Le popolazioni delle periferie non sono estranee all’influsso delle tendenze
consumistiche e mediatiche da centri anonimi che invadono la vita quotidiana, per
quanto riguarda per esempio la moda del vestire di donne e giovani ed il
possesso di cellulari e simili. Anche nella baracca di un Rom troviamo spesso
lo schermo TV piatto, “accattato” in qualche modo. Non sempre è presente una
capacità di rielaborazione critica dei messaggi ricevuti, e la libertà di
fronte ai prodotti offerti dal mercato.
Per una sintesi
degli aspetti demografici e sociali delle periferie napoletane, vedi: Il quartiere di Secondigliano e le altre
periferie della città di Napoli: il contesto demografico e sociale, la
condizione abitativa ed il grado di istruzione per la riqualificazione urbana
di Claudio Quintano, Università degli studi Napoli “Parthenope” 2008.

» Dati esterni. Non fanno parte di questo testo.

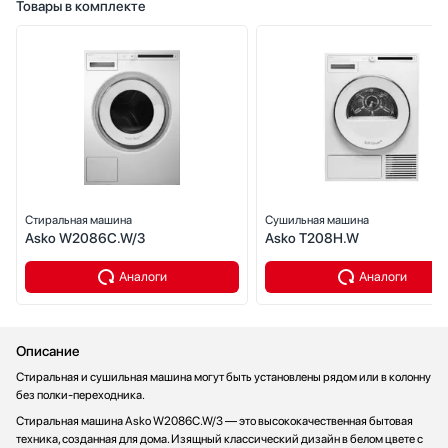
Товары в комплекте
Стиральная машина
Сушильная машина
Asko W2086C.W/3
Asko T208H.W
Аналоги
Аналоги
Описание
Стиральная и сушильная машина могут быть установлены рядом или в колонну
без полки-переходника.
Стиральная машина Asko W2086C.W/3 — это высококачественная бытовая
техника, созданная для дома. Изящный классический дизайн в белом цвете с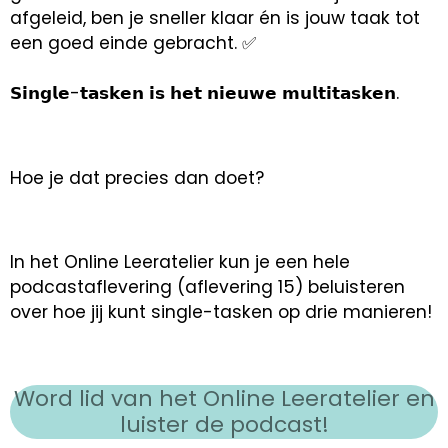
afgeleid, ben je sneller klaar én is jouw taak tot
een goed einde gebracht. ✅
𝗦𝗶𝗻𝗴𝗹𝗲-𝘁𝗮𝘀𝗸𝗲𝗻 𝗶𝘀 𝗵𝗲𝘁 𝗻𝗶𝗲𝘂𝘄𝗲 𝗺𝘂𝗹𝘁𝗶𝘁𝗮𝘀𝗸𝗲𝗻.
Hoe je dat precies dan doet?
In het Online Leeratelier kun je een hele
podcastaflevering (aflevering 15) beluisteren
over hoe jij kunt single-tasken op drie manieren!
Word lid van het Online Leeratelier en
luister de podcast!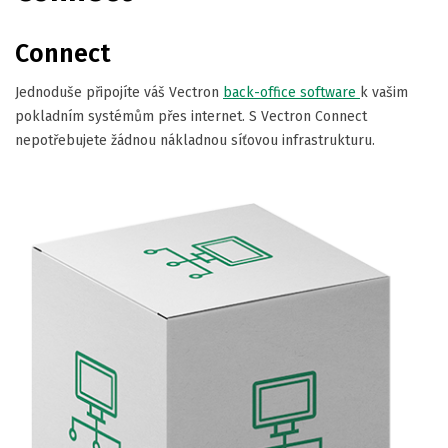
Connect
Jednoduše připojíte váš Vectron
back-office software
k vašim
pokladním systémům přes internet. S Vectron Connect
nepotřebujete žádnou nákladnou síťovou infrastrukturu.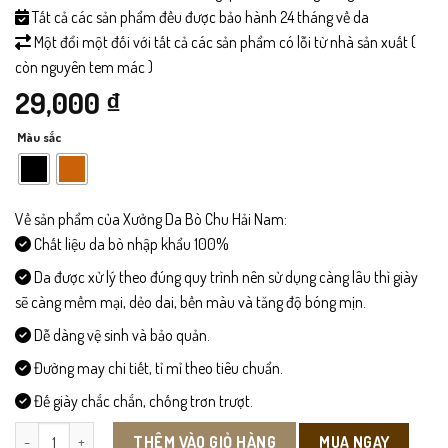
Tất cả các sản phẩm đều được bảo hành 24 tháng về da
Một đổi một đối với tất cả các sản phẩm có lỗi từ nhà sản xuất (
còn nguyên tem mác )
29,000
₫
Màu sắc
Về sản phẩm của Xưởng Da Bò Chu Hải Nam:
Chất liệu da bò nhập khẩu 100%
Da được xử lý theo đúng quy trình nên sử dụng càng lâu thì giày
sẽ càng mềm mại, dẻo dai, bền màu và tăng độ bóng mịn.
Dễ dàng vệ sinh và bảo quản.
Đường may chi tiết, tỉ mỉ theo tiêu chuẩn.
Đế giày chắc chắn, chống trơn trượt.
Xi đánh giày Kime số lượng
MUA NGAY
THÊM VÀO GIỎ HÀNG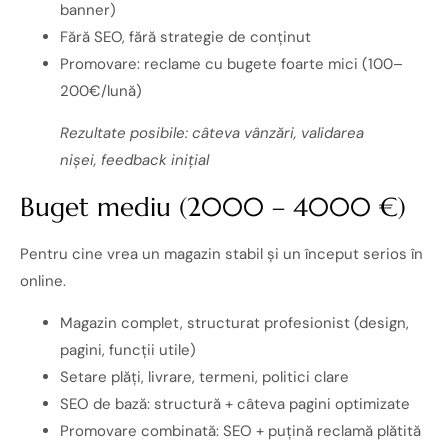
banner)
Fără SEO, fără strategie de conținut
Promovare: reclame cu bugete foarte mici (100–
200€/lună)
Rezultate posibile: câteva vânzări, validarea
nișei, feedback inițial
Buget mediu (2000 – 4000 €)
Pentru cine vrea un magazin stabil și un început serios în
online.
Magazin complet, structurat profesionist (design,
pagini, funcții utile)
Setare plăți, livrare, termeni, politici clare
SEO de bază: structură + câteva pagini optimizate
Promovare combinată: SEO + puțină reclamă plătită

Preferiamo richiamare l’attenzione sul “vissuto” delle popolazioni nelle
condizioni periferiche di cui sono icona le donne che la mattina portano i figli
a scuola con lo zainetto in spalla, vanno a fare la spesa, si recano alla ASL
per le visite ambulatoriali, provvedono ai servizi domestici, mentre gli uomini
rimangono sullo sfondo. Come rilevava una giornalista di passaggio per Scampia:
“Si vedono solo donne per strada!”. E gli anziani fanno la fila alla posta per
ritirare la pensione. E’ la riproduzione biologica, sociale, culturale della
vita in condizioni di svantaggio, in riferimento in particolare
all’acquisizione del reddito da parte dei bredwinner.
Per quanto riguarda
la coesione sociale, le forme di solidarietà collettiva, movimenti popolari, sono
stati significativi quelli che hanno fatto seguito nei mesi scorsi alla morte
ed ai funerali di Ciro Esposito e Davide Bifolco, per esprimere il dolore
collettivo per la ferita nella carne avvertita da determinati strati popolari
per la morte violenta di parenti e compagni. Espressione di solidarietà di
sangue, carnali, di appartenenze gruppali e sociali, giovanili a circoli
sportivi o ricreativi. Famiglie, gruppi e strati popolari senza voce hanno
alzato la voce, hanno conquistato visibilità, attenzione anche per la
focalizzazione dei media su queste tragiche vicende. Richiamano l’attenzione in
questi territori sull’abbandono da parte delle istituzioni pubbliche, sulla
mancanza di opportunità legittime e di punti di riferimento per le giovani
generazioni, sul controllo del territorio da parte di gruppi della criminalità
organizzata. Ma anche sulla mancanza di rappresentanza di strati popolari, o di
azione collettiva per obiettivi di vivibilità collettiva. Ci siamo interrogati
se in tal modo strati popolari “hanno alzato la voce, hanno alzato la testa”,
esprimendo un fuoco che cova sotto la cenere.